Data Eng Weekly Issue #301

10 February 2019

This week's issue has the regular amount of content on Kafka and streaming data, and it also has several articles on some less frequent topics. These include Redshift, some debugging stories (such as with YARN+cgroups), Kubernetes, and loading data into Big Query using Google Cloud Functions. In releases, there are some interesting new projects from LinkedIn (Kafka Cruise Control Frontend) and FANDOM (Athena Alerter).

Technical

This tutorial shows how to build a Redshift query that efficiently joins data from the MaxMind GeoIP database to analyze the location of IPs. The solution includes a neat trick to optimize the join cost by computing a lookup table that enables filtering by IP prefix.

https://towardsdatascience.com/the-easy-way-to-use-maxmind-geoip-with-redshift-65cf979e63b1

G-Research shares a good debugging story about how YARN's cgroup usage led to Linux Kernel issues (and how to fix it!).

https://www.gresearch.co.uk/2019/01/28/hadoop-yarn-cgroup-stability-issues/

The team at Disney Streaming writes about how they've built a solution to auto scale Amazon Kinesis Streams. The tool is built on AWS Lambda and works to predictively scale up/down based on log data.

https://medium.com/disney-streaming/delivering-data-in-real-time-via-auto-scaling-kinesis-streams-72a0236b2cd9

This post describes the components of Apache Kafka that depend on Apache ZooKeeper. It then describes how to replace those pieces with an implementation of the Raft protocol built using the Atomix framework. Code for the implementation is on GitHub.

https://medium.com/@lukasz.antoniak/apache-kafka-leaves-the-zoo-bef529ba82b7

Event sourcing can enable lots of compelling use cases, but like many architectural designs there are trade-offs. In this post, the author shares his opinions/experience on a number of those—like upstart cost and complexity challenges when consuming an audit log.

https://chriskiehl.com/article/event-sourcing-is-hard

Zenreach writes about how they implemented Kafka with Kafka Streams to process events pertaining to customer data, offloading from Mongo.

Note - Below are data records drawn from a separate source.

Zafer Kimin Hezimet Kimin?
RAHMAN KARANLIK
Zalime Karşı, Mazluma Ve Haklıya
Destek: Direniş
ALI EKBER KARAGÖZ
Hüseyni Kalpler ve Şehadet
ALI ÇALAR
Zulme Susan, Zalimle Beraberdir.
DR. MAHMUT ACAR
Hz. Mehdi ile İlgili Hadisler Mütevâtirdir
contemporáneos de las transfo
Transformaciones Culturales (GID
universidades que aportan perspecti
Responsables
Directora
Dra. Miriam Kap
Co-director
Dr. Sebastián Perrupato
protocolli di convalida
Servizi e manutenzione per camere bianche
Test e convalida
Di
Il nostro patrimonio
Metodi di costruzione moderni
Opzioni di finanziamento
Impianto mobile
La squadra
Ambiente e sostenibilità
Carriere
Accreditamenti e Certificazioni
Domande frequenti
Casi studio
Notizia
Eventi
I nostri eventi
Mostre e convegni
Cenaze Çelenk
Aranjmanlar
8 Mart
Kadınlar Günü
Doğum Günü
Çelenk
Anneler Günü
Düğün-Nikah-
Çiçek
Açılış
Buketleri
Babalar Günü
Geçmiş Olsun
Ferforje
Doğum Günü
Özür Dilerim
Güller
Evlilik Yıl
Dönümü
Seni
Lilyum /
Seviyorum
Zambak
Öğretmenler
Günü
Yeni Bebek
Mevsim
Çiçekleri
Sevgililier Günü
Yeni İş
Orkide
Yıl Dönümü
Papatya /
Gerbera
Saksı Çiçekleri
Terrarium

They share details about their implementation, including advice for testing and a gotcha with co-partitioning data.

https://www.confluent.io/blog/beginners-perspective-kafka-streams-building-real-time-walkthrough-detection

This post describes some tricks for loading data into Redshift with Apache Airflow as well as efficiently querying. Examples include running schema migrations as the first step in a workflow and writing a separate workflow to VACUUM the database.

https://medium.com/velotio-perspectives/lessons-learnt-while-building-an-etl-pipeline-for-mongodb-amazon-redshift-using-apache-airflow-543bb0b75017

A look at configuring Hive-on-Spark on CDH, which involves some special tuning and workarounds (as only Spark 1.x is supported with this setup).

https://medium.com/getindata-blog/enabling-hive-on-spark-on-cdh-5-14-a-few-problems-and-solutions-e056479aed7f

This post captures the similarities between Kafka topic and ACL management with that of RDBMS schema management, and it proposes a migration-like solution to managing those configurations.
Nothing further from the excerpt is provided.